Material and methods:
This review is based on a literature study of scientific journals and books from libraries and electronic sources such as SciFinder, ScienceDirect, Springer, PubMed, CNKI, Google Scholar, Baidu Scholar, and Web of Science. The literature in this review related to chemical constituents and pharmacological activities dates from 1922 to the end of October 2015. Furthermore, ethnopharmacological information on this genus was obtained from libraries and herbaria in China and USA.
Results:
In traditional medicine, 40 species, 11 subspecies, and one varieta of the genus Acer are known to exhibit a broad spectrum of biological activities. To date, 331 compounds have been identified from 34 species of the genus Acer, including flavonoids, tannins, phenylpropanoids, diarylheptanoids, terpenoids, benzoic acid derivatives, and several other types of compounds, such as phenylethanoid glycosides and alkaloids.
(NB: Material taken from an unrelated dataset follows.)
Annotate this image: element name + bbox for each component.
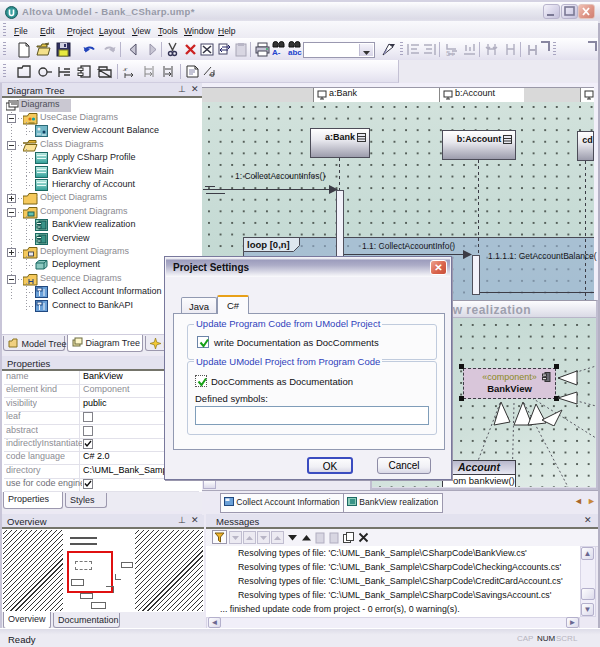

Preliminary pharmacological studies have shown that the extracts and compounds isolated from this genus exhibit a broad spectrum of biological activities such as antioxidant, antitumor, anti-inflammatory, antidiabetic, hepatoprotective, and antiobesity activities, as well as promoting osteoblast differentiation. To date, reports on the toxicity of Acer species to humans are very limited, and the major safety concern of these plants is in the veterinary field.
Conclusions:
Based on our systematic review, Acer species can be used to treat rheumatism, hepatic disorders, eye disease, pain, etc. effectively. Some indications from ethnomedicine have been validated by pharmacological activities, such as the anti-inflammatory and hepatoprotective activities of the species. The available literature showed that most of the activities of these species can be attributed to flavonoids and tannins. To ensure the safety and efficacy in clinical practice in the future, studies identifying active molecules and clarifying their pharmacological mechanisms as well as toxicity are needed.